SECTION 4.(b)  The Commission shall adopt rules as required by G.S. 62‑133.16(j), as enacted by subsection (a) of this section, no later than 120 days after the date this section becomes law.

SECTION 4.(c)  This section is effective when it becomes law and applies to any rate‑making mechanisms filed by an electric public utility on or after the date that rules adopted pursuant to G.S. 62‑133.16, as enacted by subsection (a) of this section, become effective.

 

PART III. Rulemaking

SECTION 5.  The Utilities Commission is authorized to and shall within 180 days of the effective date of this section, with stakeholder input and participation, establish rules for securitization of costs associated with early retirement of subcritical coal‑fired electric generating facilities. With respect to securitization of costs associated with early retirement of subcritical coal‑fired electric generating facilities, the Commission shall develop rules to determine costs to be securitized at fifty percent (50%) of the remaining net book value of all subcritical coal‑fired electric generating facilities to be retired to achieve the authorized carbon reduction goals set forth in Section 1 of this act, with any remaining non‑securitized costs to be recovered through rates. Rules, procedures, obligations, and protections adopted for securitization of costs associated with retirement of subcritical coal‑fired generating facilities shall be substantively identical to the provisions of Section 1 of S.L. 2019‑244, except with respect to the purposes for which securitization may be used under that section. The Utilities Commission shall also (i) evaluate and modify as necessary existing standby service charges, (ii) revise net metering rates, (iii) establish an on‑utility‑bill repayment program related to energy efficiency investments, and (iv) establish a rider for a voluntary program that will allow industrial, commercial, and residential customers who elect to purchase from the electric public utility renewable energy or renewable energy credits, including in any program in which the identified resources are owned by the utility in accordance with sub‑subdivision b. of subdivision (2) of Section 1 of this act, to offset their energy consumption, which shall ensure that customers who voluntarily elect to purchase renewable energy or renewable energy credits through such programs bear the full direct and indirect cost of those purchases, and that customers that do not participate in such arrangements are held harmless, and neither advantaged nor disadvantaged, from the impacts of the renewable energy procured on behalf of the program customer, and no cross‑subsidization occurs.

 

PART iv. POTENTIAL MODIFICATION OF CERTAIN EXISTING POWER PURCHASE AGREEMENTS WITH eligible SMALL POWER PRODUCERS

SECTION 6.(a)  Within 120 days after the effective date of this section, the North Carolina Utilities Commission shall initiate a docket to establish the rates to be paid by the electric public utilities in connection with a one‑time option to modify certain existing power purchase agreements with eligible small power producers that would accomplish all of the following:

(1)        Provide eligible small power producers a one‑time option to elect, within 180 days of a Commission order authorizing such action, to amend their existing power purchase agreement, extending into a new longer term power purchase agreement for a term equal to the remaining term of the existing power purchase agreement plus an additional 10 years, notwithstanding the contract term limits prescribed in G.S. 62‑156(c).

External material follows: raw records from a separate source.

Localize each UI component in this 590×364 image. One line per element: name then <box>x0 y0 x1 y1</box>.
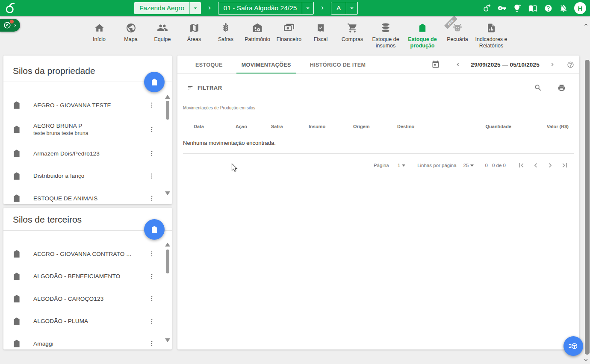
tab-bar: ESTOQUE MOVIMENTAÇÕES HISTÓRICO DE ITEM … <box>177 56 579 74</box>
nav-item-safras[interactable]: Safras <box>210 16 242 53</box>
more-vert-icon <box>148 150 155 157</box>
first-page-icon[interactable] <box>517 161 525 170</box>
season-selector[interactable]: 01 - Safra Algodão 24/25 <box>218 2 314 15</box>
scrollbar-thumb[interactable] <box>166 101 169 120</box>
nav-item-inicio[interactable]: Início <box>83 16 115 53</box>
more-options-button[interactable] <box>148 194 156 203</box>
silo-icon <box>12 317 21 326</box>
silo-list-item[interactable]: ESTOQUE DE ANIMAIS <box>3 189 172 204</box>
nav-item-equipe[interactable]: Equipe <box>147 16 178 53</box>
help-outline-icon[interactable] <box>567 61 574 68</box>
farm-selector[interactable]: Fazenda Aegro <box>134 2 201 14</box>
next-page-icon[interactable] <box>546 161 555 170</box>
nav-item-areas[interactable]: Áreas <box>178 16 210 53</box>
more-options-button[interactable] <box>148 272 156 281</box>
column-header-origem: Origem <box>353 124 370 129</box>
silo-list-item[interactable]: ALGODÃO - PLUMA <box>3 312 172 331</box>
harvest-selector[interactable]: A <box>331 2 358 15</box>
add-property-silo-button[interactable] <box>144 72 165 92</box>
tab-estoque[interactable]: ESTOQUE <box>186 56 232 73</box>
receipt-check-icon <box>316 22 326 33</box>
nav-item-estoque-producao[interactable]: Estoque de produção <box>403 16 442 53</box>
scroll-up-icon[interactable] <box>165 95 170 99</box>
rows-per-page-label: Linhas por página <box>417 163 456 168</box>
more-vert-icon <box>148 318 155 325</box>
silo-list-item[interactable]: ALGODÃO - BENEFICIAMENTO <box>3 267 172 286</box>
more-options-button[interactable] <box>148 317 156 326</box>
user-avatar[interactable]: H <box>574 2 586 14</box>
last-page-icon[interactable] <box>560 161 569 170</box>
nav-item-compras[interactable]: Compras <box>336 16 368 53</box>
more-options-button[interactable] <box>148 149 156 158</box>
scroll-down-icon[interactable] <box>165 338 170 342</box>
silo-icon <box>12 339 21 348</box>
chevron-left-icon[interactable] <box>454 61 461 68</box>
nav-item-mapa[interactable]: Mapa <box>115 16 147 53</box>
tab-historico-de-item[interactable]: HISTÓRICO DE ITEM <box>301 56 375 73</box>
print-icon[interactable] <box>558 84 566 92</box>
breadcrumb: Fazenda Aegro › 01 - Safra Algodão 24/25… <box>134 0 358 16</box>
silo-icon <box>12 294 21 303</box>
column-header-valor: Valor (R$) <box>547 124 569 129</box>
more-options-button[interactable] <box>148 125 156 134</box>
silo-list-item[interactable]: ALGODÃO - CAROÇO123 <box>3 289 172 308</box>
scrollbar-thumb[interactable] <box>166 250 169 273</box>
scroll-down-icon[interactable] <box>165 191 170 195</box>
more-options-button[interactable] <box>148 249 156 258</box>
nav-item-fiscal[interactable]: Fiscal <box>305 16 336 53</box>
stock-stack-icon <box>380 22 391 33</box>
scroll-up-icon[interactable] <box>165 243 170 247</box>
search-icon[interactable] <box>534 84 542 92</box>
idea-lightbulb-icon[interactable] <box>513 3 522 13</box>
page-select[interactable]: 1 <box>398 163 405 168</box>
filter-button[interactable]: FILTRAR <box>187 84 222 91</box>
property-silos-panel: Silos da propriedade AEGRO - GIOVANNA TE… <box>3 56 172 204</box>
column-header-destino: Destino <box>397 124 414 129</box>
chevron-down-icon[interactable] <box>189 2 201 14</box>
column-header-data: Data <box>194 124 204 129</box>
tab-movimentacoes[interactable]: MOVIMENTAÇÕES <box>232 56 301 73</box>
help-icon[interactable] <box>543 3 553 13</box>
silo-list-item[interactable]: AEGRO BRUNA P teste bruna teste bruna <box>3 118 172 141</box>
silo-list-item[interactable]: Amaggi <box>3 334 172 349</box>
page-scrollbar-thumb[interactable] <box>585 60 590 355</box>
silo-icon <box>150 225 159 234</box>
nav-item-indicadores[interactable]: Indicadores e Relatórios <box>473 16 509 53</box>
add-third-party-silo-button[interactable] <box>144 219 165 240</box>
app-header: Fazenda Aegro › 01 - Safra Algodão 24/25… <box>0 0 590 16</box>
chevron-down-icon[interactable] <box>302 2 313 14</box>
aegro-logo-icon[interactable] <box>4 2 17 15</box>
scroll-up-icon[interactable] <box>583 21 589 28</box>
more-options-button[interactable] <box>148 171 156 181</box>
more-options-button[interactable] <box>148 294 156 303</box>
quick-actions-button[interactable] <box>563 336 583 356</box>
dropdown-caret-icon <box>402 164 405 167</box>
quick-nav-pill[interactable] <box>0 19 20 32</box>
nav-item-patrimonio[interactable]: Patrimônio <box>242 16 273 53</box>
more-options-button[interactable] <box>148 339 156 348</box>
nav-item-estoque-insumos[interactable]: Estoque de insumos <box>368 16 403 53</box>
nav-item-financeiro[interactable]: Financeiro <box>273 16 305 53</box>
scroll-down-icon[interactable] <box>583 357 589 363</box>
calendar-icon[interactable] <box>431 60 440 69</box>
notification-dot <box>9 19 14 24</box>
silo-list-item[interactable]: Distribuidor a lanço <box>3 167 172 185</box>
previous-page-icon[interactable] <box>531 161 540 170</box>
globe-icon <box>126 22 136 33</box>
rows-per-page-select[interactable]: 25 <box>463 163 474 168</box>
more-options-button[interactable] <box>148 100 156 110</box>
stock-movements-panel: ESTOQUE MOVIMENTAÇÕES HISTÓRICO DE ITEM … <box>177 56 579 349</box>
chevron-down-icon[interactable] <box>346 2 357 14</box>
knowledge-book-icon[interactable] <box>528 3 537 13</box>
silo-icon <box>417 22 428 33</box>
key-icon[interactable] <box>497 3 507 13</box>
silo-list-item[interactable]: AEGRO - GIOVANNA CONTRATO ... <box>3 244 172 263</box>
report-chart-icon <box>486 22 496 33</box>
nav-item-pecuaria[interactable]: PRO Pecuária <box>442 16 473 53</box>
silo-list-item[interactable]: AEGRO - GIOVANNA TESTE <box>3 96 172 114</box>
chevron-right-icon[interactable] <box>549 61 556 68</box>
notifications-off-icon[interactable] <box>559 3 568 13</box>
silo-list-item[interactable]: Armazem Dois/Pedro123 <box>3 144 172 163</box>
aegro-plus-icon[interactable] <box>482 3 491 13</box>
silo-icon <box>12 100 21 110</box>
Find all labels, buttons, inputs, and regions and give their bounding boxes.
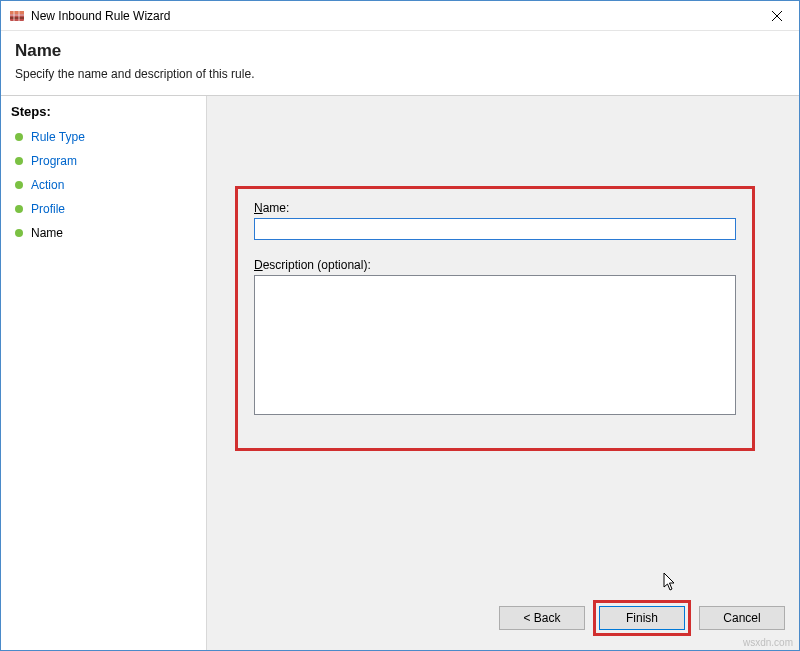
- step-label: Rule Type: [31, 130, 85, 144]
- body: Steps: Rule Type Program Action Profile …: [1, 96, 799, 650]
- step-name[interactable]: Name: [11, 221, 196, 245]
- window-title: New Inbound Rule Wizard: [31, 9, 754, 23]
- main-panel: Name: Description (optional): < Back Fin…: [206, 96, 799, 650]
- finish-highlight: Finish: [593, 600, 691, 636]
- step-label: Program: [31, 154, 77, 168]
- bullet-icon: [15, 181, 23, 189]
- step-label: Profile: [31, 202, 65, 216]
- description-label: Description (optional):: [254, 258, 736, 272]
- bullet-icon: [15, 205, 23, 213]
- bullet-icon: [15, 133, 23, 141]
- steps-heading: Steps:: [11, 104, 196, 119]
- step-profile[interactable]: Profile: [11, 197, 196, 221]
- step-action[interactable]: Action: [11, 173, 196, 197]
- wizard-buttons: < Back Finish Cancel: [499, 600, 785, 636]
- close-button[interactable]: [754, 1, 799, 30]
- svg-rect-2: [10, 17, 24, 19]
- close-icon: [772, 11, 782, 21]
- steps-sidebar: Steps: Rule Type Program Action Profile …: [1, 96, 206, 650]
- back-button[interactable]: < Back: [499, 606, 585, 630]
- description-input[interactable]: [254, 275, 736, 415]
- step-label: Name: [31, 226, 63, 240]
- cursor-icon: [663, 572, 679, 592]
- form-area: Name: Description (optional):: [235, 186, 755, 451]
- wizard-window: New Inbound Rule Wizard Name Specify the…: [0, 0, 800, 651]
- cancel-button[interactable]: Cancel: [699, 606, 785, 630]
- page-subtitle: Specify the name and description of this…: [15, 67, 785, 81]
- bullet-icon: [15, 157, 23, 165]
- firewall-icon: [9, 8, 25, 24]
- name-input[interactable]: [254, 218, 736, 240]
- page-title: Name: [15, 41, 785, 61]
- step-program[interactable]: Program: [11, 149, 196, 173]
- name-label: Name:: [254, 201, 736, 215]
- svg-rect-1: [10, 11, 24, 14]
- step-label: Action: [31, 178, 64, 192]
- finish-button[interactable]: Finish: [599, 606, 685, 630]
- step-rule-type[interactable]: Rule Type: [11, 125, 196, 149]
- page-header: Name Specify the name and description of…: [1, 31, 799, 96]
- titlebar: New Inbound Rule Wizard: [1, 1, 799, 31]
- bullet-icon: [15, 229, 23, 237]
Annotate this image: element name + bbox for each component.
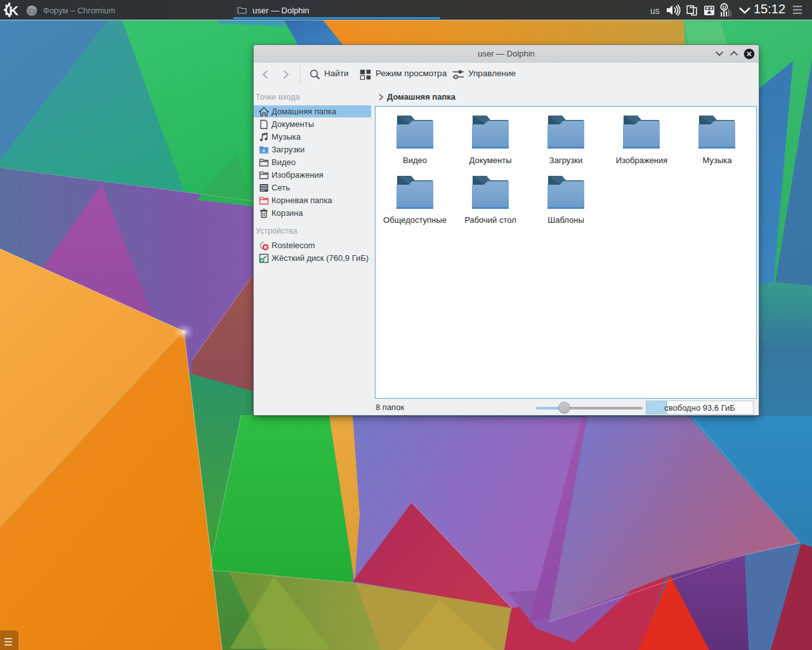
svg-text:K: K — [9, 3, 18, 18]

(2)        Establish capacity and energy rates to be paid by the electric public utilities under such amended power purchase agreement that:

a.         Take into consideration (i) the currently contracted capacity and energy rates relative to the currently contracted term of the applicable power purchase agreement and (ii) capacity and energy rates at the time the eligible small power producer elects to exercise the option to amend their existing power purchase agreement as provided for in this section relative to the additional 10‑year term.

b.         Are just and reasonable to all classes of customers of the electric public utilities and in the public interest.

c.         Result in (i) an immediate reduction in the cost of electricity for all classes of customers of the electric public utilities and (ii) a reduction in the estimated long‑term cost of electricity for all classes of customers of the electric public utilities.

SECTION 6.(b)  For purposes of this section, the term "eligible small power producers" means small power producers, as that term is defined under G.S. 62‑3(27a), generating solar electricity with a total capacity equal to or less than 5 megawatts alternating current (MW AC) that established a legally enforceable obligation in accordance with the Commission's then applicable requirements on or before November 15, 2016, and have entered into a long‑term contract exceeding two years to sell their full output to the interconnected electric public utility under section 210 of the Public Utility Regulatory Policies Act of 1978.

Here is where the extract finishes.